» Your task:
Among the entries below, find every line that contains the string "keamanan", then copy it.

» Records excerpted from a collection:
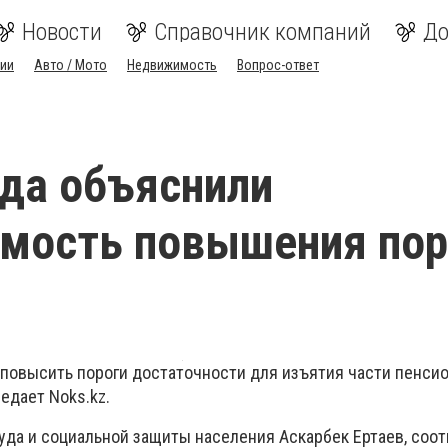
Новости
Справочник компаний
До
ии
Авто / Мото
Недвижимость
Вопрос-ответ
да объяснили
мость повышения пор
 повысить пороги достаточности для изъятия части пенси
едает Noks.kz.
уда и социальной защиты населения Аскарбек Ертаев, соо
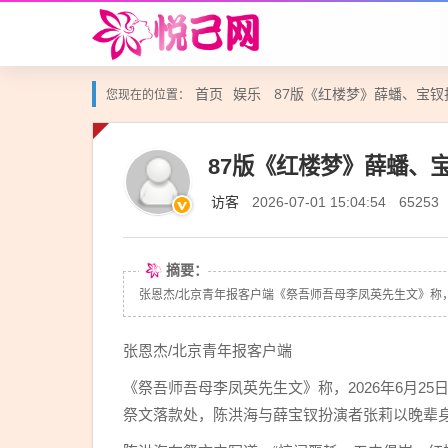
首页
娱乐
87版《红楼梦》薛蟠、宝钗
您现在的位置：
87版《红楼梦》薛蟠、
访客
2026-07-01 15:04:54
65253
摘要：
张恩杰/北京青年报客户端《祭吾师吾母李凤英先生文》称，2
张恩杰/北京青年报客户端
《祭吾师吾母李凤英先生文》称，2026年6月2
祭文落款处，陈洪海与薛宝钗扮演者张莉以晚辈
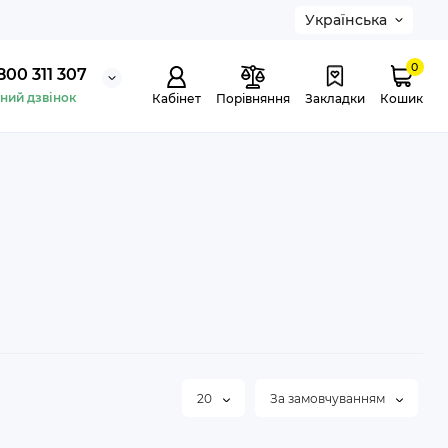
Українська
0
800 311 307
ний дзвінок
Кабінет
Порівняння
Закладки
Кошик
20
За замовчуванням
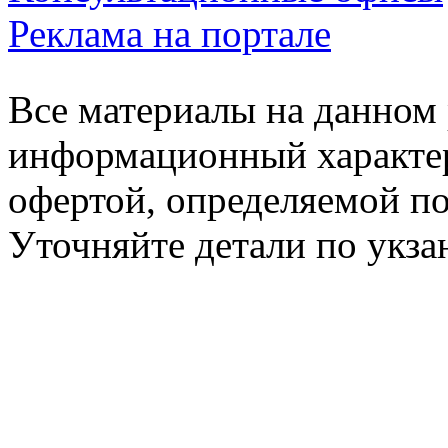
Реклама на портале
Все материалы на данном 
информационный характер
офертой, определяемой п
Уточняйте детали по укз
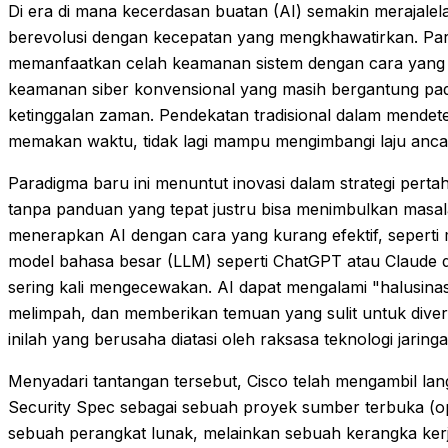
Di era di mana kecerdasan buatan (AI) semakin merajale
berevolusi dengan kecepatan yang mengkhawatirkan. Par
memanfaatkan celah keamanan sistem dengan cara yang s
keamanan siber konvensional yang masih bergantung pa
ketinggalan zaman. Pendekatan tradisional dalam mendet
memakan waktu, tidak lagi mampu mengimbangi laju anc
Paradigma baru ini menuntut inovasi dalam strategi per
tanpa panduan yang tepat justru bisa menimbulkan masa
menerapkan AI dengan cara yang kurang efektif, seperti
model bahasa besar (LLM) seperti ChatGPT atau Claude
sering kali mengecewakan. AI dapat mengalami "halusinasi
melimpah, dan memberikan temuan yang sulit untuk diveri
inilah yang berusaha diatasi oleh raksasa teknologi jarin
Menyadari tantangan tersebut, Cisco telah mengambil lan
Security Spec sebagai sebuah proyek sumber terbuka (ope
sebuah perangkat lunak, melainkan sebuah kerangka kerj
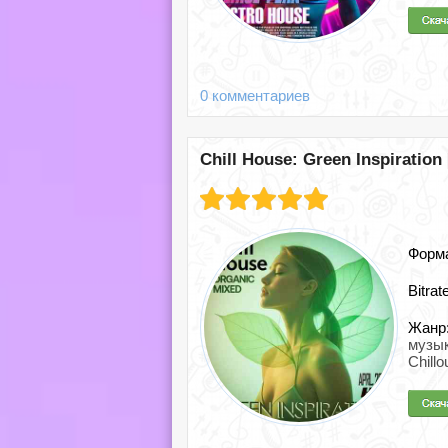
0 комментариев
Chill House: Green Inspiration
Форм
Bitrat
Жанр
музы
Chillo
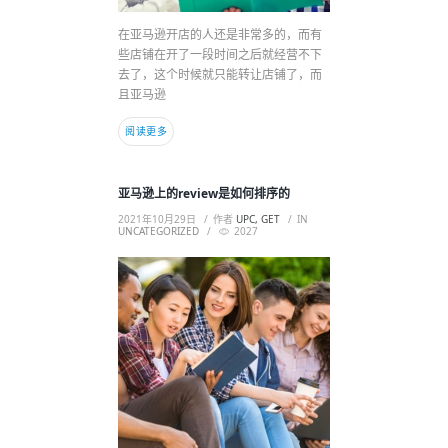
在亚马逊开店的人还是非常多的，而有
些店铺在开了一段时间之后就经营不下
去了，这个时候就只能转让店铺了，而
且亚马逊
阅读更多
亚马逊上的review是如何排序的
2021年10月29日
作者
UPC, GET
IN
UNCATEGORIZED
2027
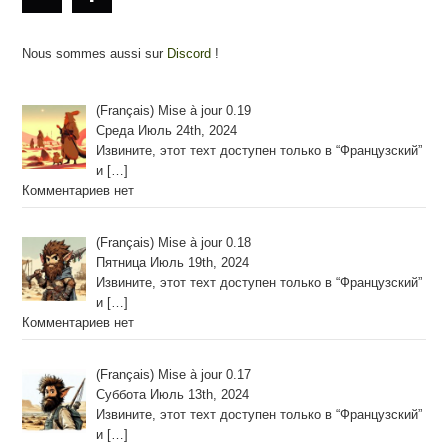
Nous sommes aussi sur
Discord
!
(Français) Mise à jour 0.19
Среда Июль 24th, 2024
Извините, этот техт доступен только в “Французский”
и
[…]
Комментариев нет
(Français) Mise à jour 0.18
Пятница Июль 19th, 2024
Извините, этот техт доступен только в “Французский”
и
[…]
Комментариев нет
(Français) Mise à jour 0.17
Суббота Июль 13th, 2024
Извините, этот техт доступен только в “Французский”
и
[…]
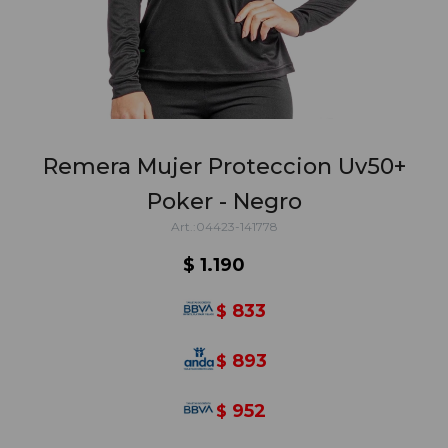
Remera Mujer Proteccion Uv50+
Poker - Negro
04423-141778
$
1.190
833
$
893
$
952
$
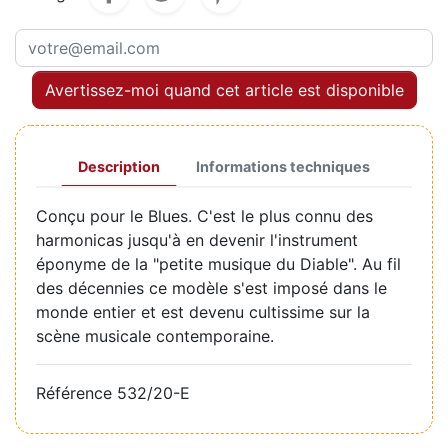
Avertissez-moi quand cet article est disponible
Description
Informations techniques
Conçu pour le Blues. C'est le plus connu des
harmonicas jusqu'à en devenir l'instrument
éponyme de la "petite musique du Diable". Au fil
des décennies ce modèle s'est imposé dans le
monde entier et est devenu cultissime sur la
scène musicale contemporaine.
Référence
532/20-E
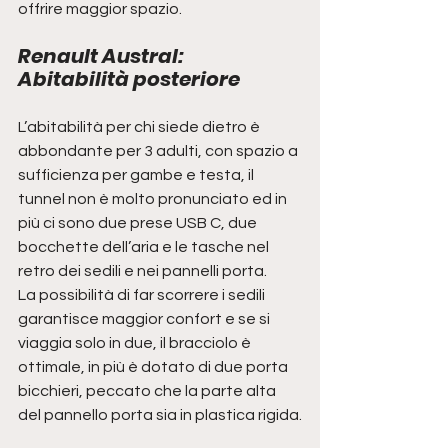
offrire maggior spazio.
Renault Austral: 
Abitabilità posteriore
L’abitabilità per chi siede dietro è 
abbondante per 3 adulti, con spazio a 
sufficienza per gambe e testa, il 
tunnel non è molto pronunciato ed in 
più ci sono due prese USB C, due 
bocchette dell’aria e le tasche nel 
retro dei sedili e nei pannelli porta.
La possibilità di far scorrere i sedili 
garantisce maggior confort e se si 
viaggia solo in due, il bracciolo è 
ottimale, in più è dotato di due porta 
bicchieri, peccato che la parte alta 
del pannello porta sia in plastica rigida.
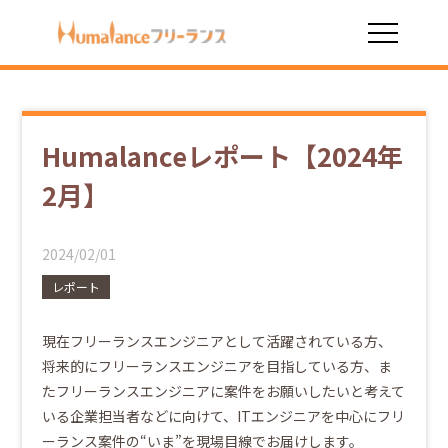
HOME
お役立ち情報
Humalanceレポート【2024年2月】
Humalanceレポート【2024年
2月】
2024/02/01
レポート
現在フリーランスエンジニアとして活躍されている方、
将来的にフリーランスエンジニアを目指している方、ま
たフリーランスエンジニアに案件をお願いしたいと考えて
いる企業担当者などに向けて、ITエンジニアを中心にフリ
ーランス案件の“いま”を現場目線でお届けします。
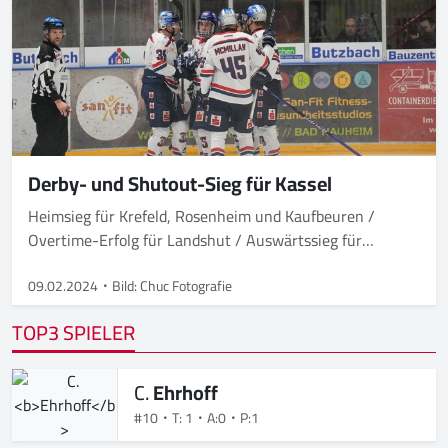
Derby- und Shutout-Sieg für Kassel
Heimsieg für Krefeld, Rosenheim und Kaufbeuren /
Overtime-Erfolg für Landshut / Auswärtssieg für
Freiburg
09.02.2024
Bild: Chuc Fotografie
TOP3 SPIELER
C.
Ehrhoff
#10
T: 1
A:0
P:1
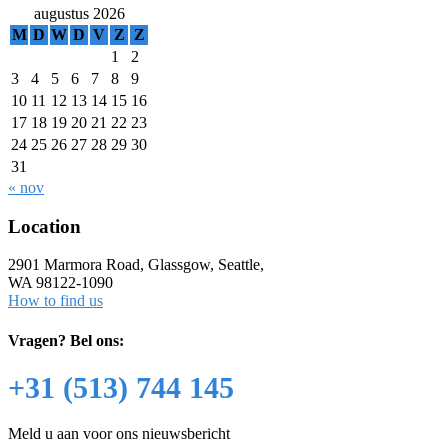
augustus 2026
M
D
W
D
V
Z
Z
1
2
3
4
5
6
7
8
9
10
11
12
13
14
15
16
17
18
19
20
21
22
23
24
25
26
27
28
29
30
31
« nov
Location
2901 Marmora Road, Glassgow, Seattle,
WA 98122-1090
How to find us
Vragen?
Bel ons:
+31 (513) 744 145
Meld u aan voor ons nieuwsbericht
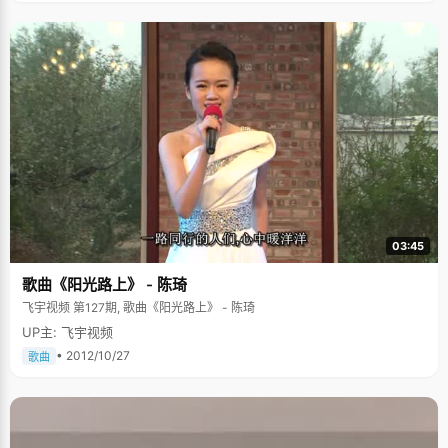
03:45
歌曲《阳光路上》 - 陈琦
飞宇视频 第127期, 歌曲《阳光路上》 - 陈琦
UP主: 飞宇视频
• 2012/10/27
歌曲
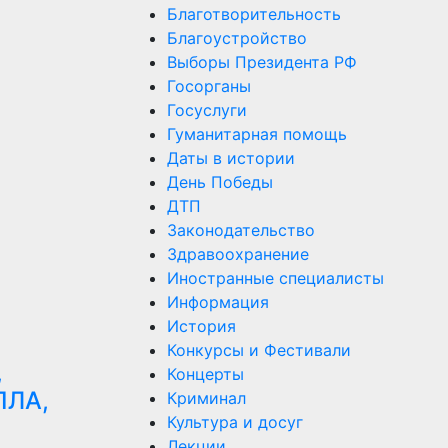
Благотворительность
Благоустройство
Выборы Президента РФ
Госорганы
Госуслуги
Гуманитарная помощь
Даты в истории
День Победы
ДТП
Законодательство
Здравоохранение
Иностранные специалисты
Информация
История
Конкурсы и Фестивали
,
Концерты
ПЛА,
Криминал
Культура и досуг
Лекции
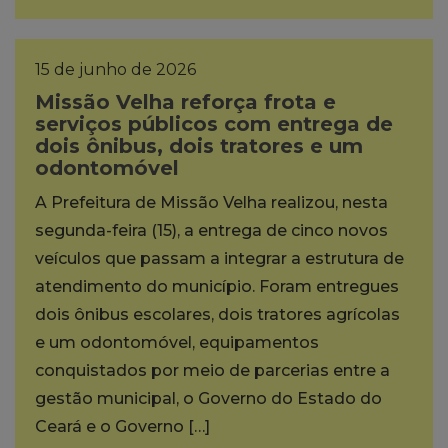
15 de junho de 2026
Missão Velha reforça frota e
serviços públicos com entrega de
dois ônibus, dois tratores e um
odontomóvel
A Prefeitura de Missão Velha realizou, nesta
segunda-feira (15), a entrega de cinco novos
veículos que passam a integrar a estrutura de
atendimento do município. Foram entregues
dois ônibus escolares, dois tratores agrícolas
e um odontomóvel, equipamentos
conquistados por meio de parcerias entre a
gestão municipal, o Governo do Estado do
Ceará e o Governo […]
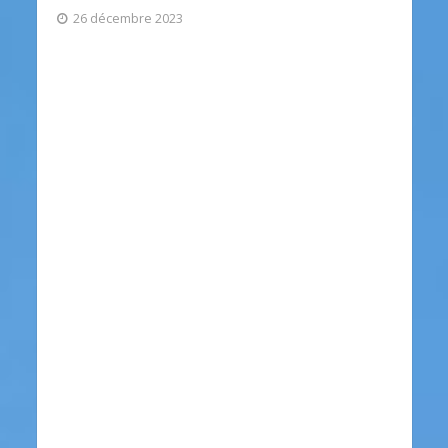
26 décembre 2023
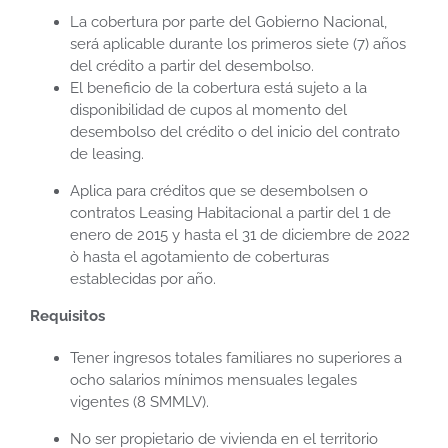
La cobertura por parte del Gobierno Nacional,
será aplicable durante los primeros siete (7) años
del crédito a partir del desembolso.
El beneficio de la cobertura está sujeto a la
disponibilidad de cupos al momento del
desembolso del crédito o del inicio del contrato
de leasing.
Aplica para créditos que se desembolsen o
contratos Leasing Habitacional a partir del 1 de
enero de 2015 y hasta el 31 de diciembre de 2022
ò hasta el agotamiento de coberturas
establecidas por año.
Requisitos
Tener ingresos totales familiares no superiores a
ocho salarios mínimos mensuales legales
vigentes (8 SMMLV).
No ser propietario de vivienda en el territorio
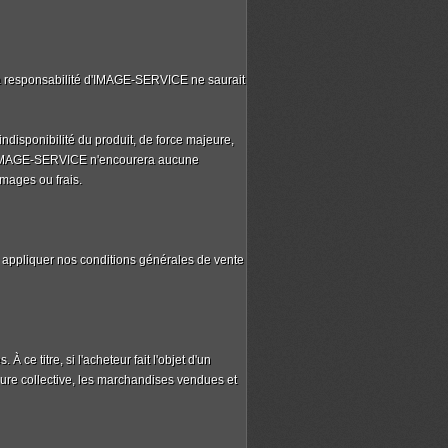
, la responsabilité d'IMAGE-SERVICE ne saurait
disponibilité du produit, de force majeure,
s. IMAGE-SERVICE n'encourera aucune
mmages ou frais.
ra appliquer nos conditions générales de vente
e titre, si l'acheteur fait l'objet d'un
ure collective, les marchandises vendues et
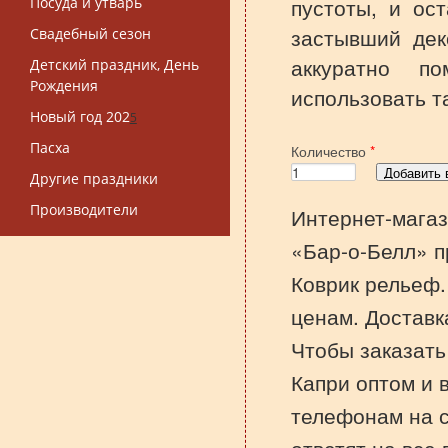
пустоты, и ос
Посуда и утварь
застывший дек
Свадебный сезон
аккуратно по
Детский праздник, День
Рождения
использовать т
Новый год 202
5
Пасха
Количество
*
Другие праздники
Производители
Интернет-магаз
«Бар-о-Белл» п
Коврик рельеф.
ценам. Доставк
Чтобы заказать
Капри оптом и в
телефонам на 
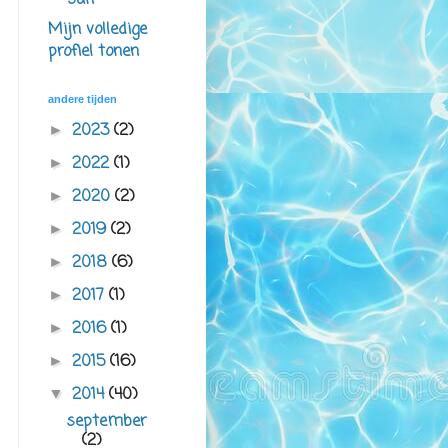
san
Mijn volledige
profiel tonen
andere tijden
2023
(2)
►
2022
(1)
►
2020
(2)
►
2019
(2)
►
2018
(6)
►
2017
(1)
►
2016
(1)
►
2015
(16)
►
2014
(40)
▼
september
(2)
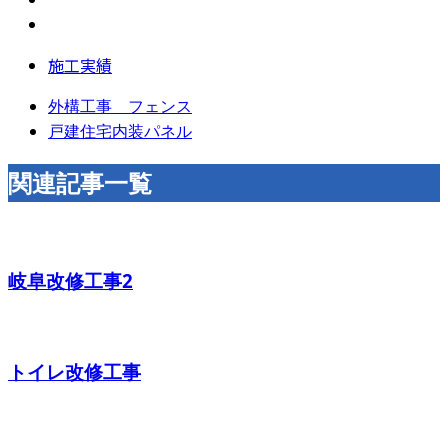
施工実績
外構工事 フェンス
戸建住宅内装パネル
関連記事一覧
岐阜改修工事2
トイレ改修工事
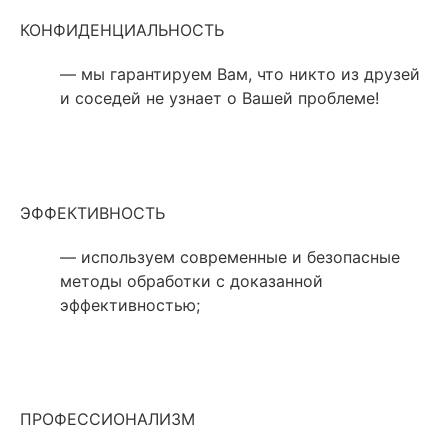
КОНФИДЕНЦИАЛЬНОСТЬ
— мы гарантируем Вам, что никто из друзей
и соседей не узнает о Вашей проблеме!
ЭФФЕКТИВНОСТЬ
— используем современные и безопасные
методы обработки с доказанной
эффективностью;
ПРОФЕССИОНАЛИЗМ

» Answer to this exercise:
memanfaatkan celah keamanan sistem dengan cara yang s
keamanan siber konvensional yang masih bergantung pa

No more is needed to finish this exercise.